*Record set:*
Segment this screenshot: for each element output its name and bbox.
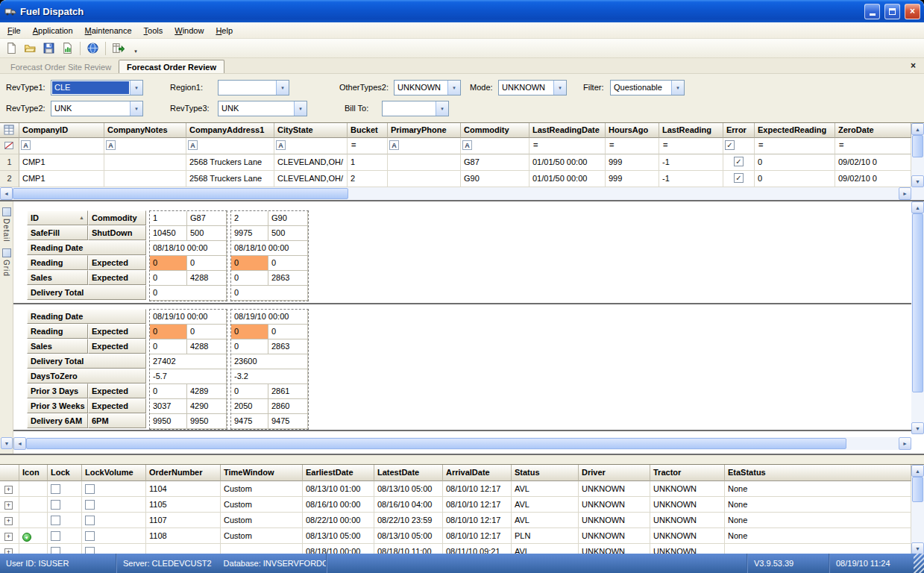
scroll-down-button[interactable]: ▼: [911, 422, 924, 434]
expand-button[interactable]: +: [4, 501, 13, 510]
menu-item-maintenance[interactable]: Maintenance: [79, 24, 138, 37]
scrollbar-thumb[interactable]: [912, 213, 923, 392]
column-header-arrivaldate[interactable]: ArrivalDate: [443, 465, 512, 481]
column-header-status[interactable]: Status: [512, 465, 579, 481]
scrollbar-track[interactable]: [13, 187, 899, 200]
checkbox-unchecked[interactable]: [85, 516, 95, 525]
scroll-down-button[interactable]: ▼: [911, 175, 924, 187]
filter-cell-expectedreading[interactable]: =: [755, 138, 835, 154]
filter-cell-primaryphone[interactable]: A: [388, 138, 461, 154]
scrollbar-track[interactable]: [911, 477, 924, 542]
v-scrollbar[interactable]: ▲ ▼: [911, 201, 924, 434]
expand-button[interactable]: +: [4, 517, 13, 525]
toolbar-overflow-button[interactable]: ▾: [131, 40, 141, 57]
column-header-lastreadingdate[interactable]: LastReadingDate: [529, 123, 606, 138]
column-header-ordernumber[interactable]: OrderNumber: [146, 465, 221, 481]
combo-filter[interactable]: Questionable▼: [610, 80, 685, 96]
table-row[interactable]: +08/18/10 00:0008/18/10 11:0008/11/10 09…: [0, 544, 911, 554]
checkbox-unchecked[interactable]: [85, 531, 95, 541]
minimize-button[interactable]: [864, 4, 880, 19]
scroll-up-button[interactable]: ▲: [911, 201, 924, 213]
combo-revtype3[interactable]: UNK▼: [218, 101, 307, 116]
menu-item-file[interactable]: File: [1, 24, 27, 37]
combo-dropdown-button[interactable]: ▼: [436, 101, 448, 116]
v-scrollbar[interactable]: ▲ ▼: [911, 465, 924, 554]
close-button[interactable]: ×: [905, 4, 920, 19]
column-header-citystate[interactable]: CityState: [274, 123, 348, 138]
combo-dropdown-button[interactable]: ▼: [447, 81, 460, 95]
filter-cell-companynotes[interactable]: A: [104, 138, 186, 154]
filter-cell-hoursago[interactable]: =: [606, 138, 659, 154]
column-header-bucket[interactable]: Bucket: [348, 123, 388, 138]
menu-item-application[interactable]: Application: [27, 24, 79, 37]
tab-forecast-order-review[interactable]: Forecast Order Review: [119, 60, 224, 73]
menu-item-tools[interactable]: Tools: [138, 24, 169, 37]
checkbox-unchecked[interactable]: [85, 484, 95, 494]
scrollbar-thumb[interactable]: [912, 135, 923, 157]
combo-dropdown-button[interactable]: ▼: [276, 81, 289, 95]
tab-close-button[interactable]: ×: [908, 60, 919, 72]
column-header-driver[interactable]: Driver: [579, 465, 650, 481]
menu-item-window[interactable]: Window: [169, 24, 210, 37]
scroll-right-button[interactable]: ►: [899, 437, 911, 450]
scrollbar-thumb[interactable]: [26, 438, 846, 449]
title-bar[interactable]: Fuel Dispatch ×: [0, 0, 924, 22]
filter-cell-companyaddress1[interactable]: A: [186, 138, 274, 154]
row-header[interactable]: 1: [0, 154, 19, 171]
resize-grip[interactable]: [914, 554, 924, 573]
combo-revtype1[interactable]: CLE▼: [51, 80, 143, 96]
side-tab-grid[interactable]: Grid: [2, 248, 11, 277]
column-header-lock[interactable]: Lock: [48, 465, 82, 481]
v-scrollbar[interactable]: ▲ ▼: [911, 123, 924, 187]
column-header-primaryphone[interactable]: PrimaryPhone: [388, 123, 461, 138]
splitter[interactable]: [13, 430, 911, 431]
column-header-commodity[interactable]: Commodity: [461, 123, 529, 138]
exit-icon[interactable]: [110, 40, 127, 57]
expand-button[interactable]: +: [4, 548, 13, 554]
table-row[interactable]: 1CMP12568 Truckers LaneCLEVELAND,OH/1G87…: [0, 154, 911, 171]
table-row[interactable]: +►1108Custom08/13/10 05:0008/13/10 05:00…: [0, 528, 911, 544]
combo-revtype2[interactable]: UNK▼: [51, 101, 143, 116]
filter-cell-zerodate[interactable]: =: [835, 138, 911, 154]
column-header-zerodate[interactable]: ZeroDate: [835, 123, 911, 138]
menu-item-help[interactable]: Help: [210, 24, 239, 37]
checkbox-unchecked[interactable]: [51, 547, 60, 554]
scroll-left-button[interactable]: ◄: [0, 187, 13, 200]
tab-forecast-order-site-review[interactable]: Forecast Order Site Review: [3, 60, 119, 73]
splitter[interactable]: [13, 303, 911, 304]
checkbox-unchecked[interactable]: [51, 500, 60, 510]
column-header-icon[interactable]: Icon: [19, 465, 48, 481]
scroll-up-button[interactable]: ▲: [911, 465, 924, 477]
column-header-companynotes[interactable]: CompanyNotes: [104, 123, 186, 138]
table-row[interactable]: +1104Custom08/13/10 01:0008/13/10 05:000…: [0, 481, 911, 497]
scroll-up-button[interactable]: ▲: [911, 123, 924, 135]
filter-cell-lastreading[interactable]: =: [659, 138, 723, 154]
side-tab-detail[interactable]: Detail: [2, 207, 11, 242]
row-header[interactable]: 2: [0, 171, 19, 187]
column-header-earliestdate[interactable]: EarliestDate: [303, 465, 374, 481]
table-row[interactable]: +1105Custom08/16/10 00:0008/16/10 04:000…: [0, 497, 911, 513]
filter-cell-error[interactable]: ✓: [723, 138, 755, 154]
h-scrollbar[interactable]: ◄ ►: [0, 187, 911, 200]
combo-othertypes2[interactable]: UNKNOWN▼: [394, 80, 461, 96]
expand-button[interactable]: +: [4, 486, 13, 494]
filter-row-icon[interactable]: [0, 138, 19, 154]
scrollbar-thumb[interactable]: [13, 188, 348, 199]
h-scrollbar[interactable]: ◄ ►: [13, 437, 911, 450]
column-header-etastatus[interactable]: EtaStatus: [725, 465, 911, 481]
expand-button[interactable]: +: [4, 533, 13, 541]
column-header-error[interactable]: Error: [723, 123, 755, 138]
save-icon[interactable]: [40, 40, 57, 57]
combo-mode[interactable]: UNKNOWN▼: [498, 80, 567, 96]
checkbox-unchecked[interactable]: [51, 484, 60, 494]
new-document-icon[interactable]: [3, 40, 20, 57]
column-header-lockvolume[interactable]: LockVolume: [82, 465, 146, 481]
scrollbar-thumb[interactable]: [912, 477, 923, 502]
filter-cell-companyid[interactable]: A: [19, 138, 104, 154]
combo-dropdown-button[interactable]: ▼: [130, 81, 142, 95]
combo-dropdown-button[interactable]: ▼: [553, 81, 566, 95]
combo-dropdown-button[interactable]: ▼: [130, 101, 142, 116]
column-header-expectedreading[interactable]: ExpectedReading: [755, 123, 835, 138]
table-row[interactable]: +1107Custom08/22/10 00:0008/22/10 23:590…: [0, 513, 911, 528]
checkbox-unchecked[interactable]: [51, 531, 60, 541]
---
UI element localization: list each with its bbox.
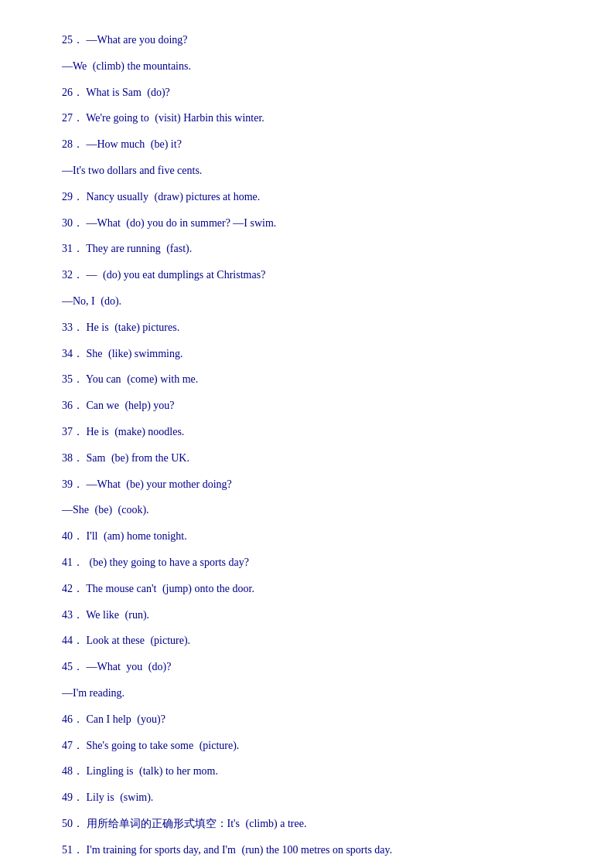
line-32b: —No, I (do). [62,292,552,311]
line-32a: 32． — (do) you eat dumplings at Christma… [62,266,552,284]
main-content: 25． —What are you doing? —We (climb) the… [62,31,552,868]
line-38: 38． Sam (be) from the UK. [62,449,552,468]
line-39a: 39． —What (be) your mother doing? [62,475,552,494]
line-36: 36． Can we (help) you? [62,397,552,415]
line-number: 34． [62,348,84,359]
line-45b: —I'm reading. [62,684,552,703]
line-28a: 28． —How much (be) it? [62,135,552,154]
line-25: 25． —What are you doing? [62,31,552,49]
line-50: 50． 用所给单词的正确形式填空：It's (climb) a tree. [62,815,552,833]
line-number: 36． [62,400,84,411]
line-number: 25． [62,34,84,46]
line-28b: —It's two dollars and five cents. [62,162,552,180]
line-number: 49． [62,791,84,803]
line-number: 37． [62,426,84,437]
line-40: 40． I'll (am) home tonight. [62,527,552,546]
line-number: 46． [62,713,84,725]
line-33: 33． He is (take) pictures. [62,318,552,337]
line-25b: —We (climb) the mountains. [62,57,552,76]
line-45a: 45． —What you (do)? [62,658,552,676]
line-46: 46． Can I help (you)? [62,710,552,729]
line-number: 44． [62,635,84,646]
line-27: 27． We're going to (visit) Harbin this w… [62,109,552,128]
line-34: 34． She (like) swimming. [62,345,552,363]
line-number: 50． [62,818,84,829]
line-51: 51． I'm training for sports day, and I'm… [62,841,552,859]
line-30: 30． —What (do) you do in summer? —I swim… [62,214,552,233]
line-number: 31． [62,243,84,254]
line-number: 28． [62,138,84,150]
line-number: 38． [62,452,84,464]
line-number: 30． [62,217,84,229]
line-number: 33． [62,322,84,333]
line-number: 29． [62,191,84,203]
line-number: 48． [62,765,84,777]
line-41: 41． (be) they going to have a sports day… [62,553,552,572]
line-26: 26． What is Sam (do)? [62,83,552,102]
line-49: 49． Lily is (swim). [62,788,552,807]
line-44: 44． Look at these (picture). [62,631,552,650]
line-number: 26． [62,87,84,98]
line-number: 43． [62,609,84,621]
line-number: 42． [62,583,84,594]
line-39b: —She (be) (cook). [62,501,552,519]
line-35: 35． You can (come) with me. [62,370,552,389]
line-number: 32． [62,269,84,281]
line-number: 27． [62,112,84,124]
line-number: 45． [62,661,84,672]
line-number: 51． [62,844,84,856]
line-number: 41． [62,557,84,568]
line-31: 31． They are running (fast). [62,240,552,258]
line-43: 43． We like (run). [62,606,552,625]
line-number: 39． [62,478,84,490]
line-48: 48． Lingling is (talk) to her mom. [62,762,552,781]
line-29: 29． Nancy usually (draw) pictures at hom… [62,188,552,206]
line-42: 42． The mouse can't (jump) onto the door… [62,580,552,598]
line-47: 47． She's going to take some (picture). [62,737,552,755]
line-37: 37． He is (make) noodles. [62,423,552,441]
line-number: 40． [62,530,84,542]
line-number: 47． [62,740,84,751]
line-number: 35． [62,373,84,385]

*Exercise objective:* State how many lines of the listing hold the string "sports"; reply with the number and nothing else.

*Expected output:* 2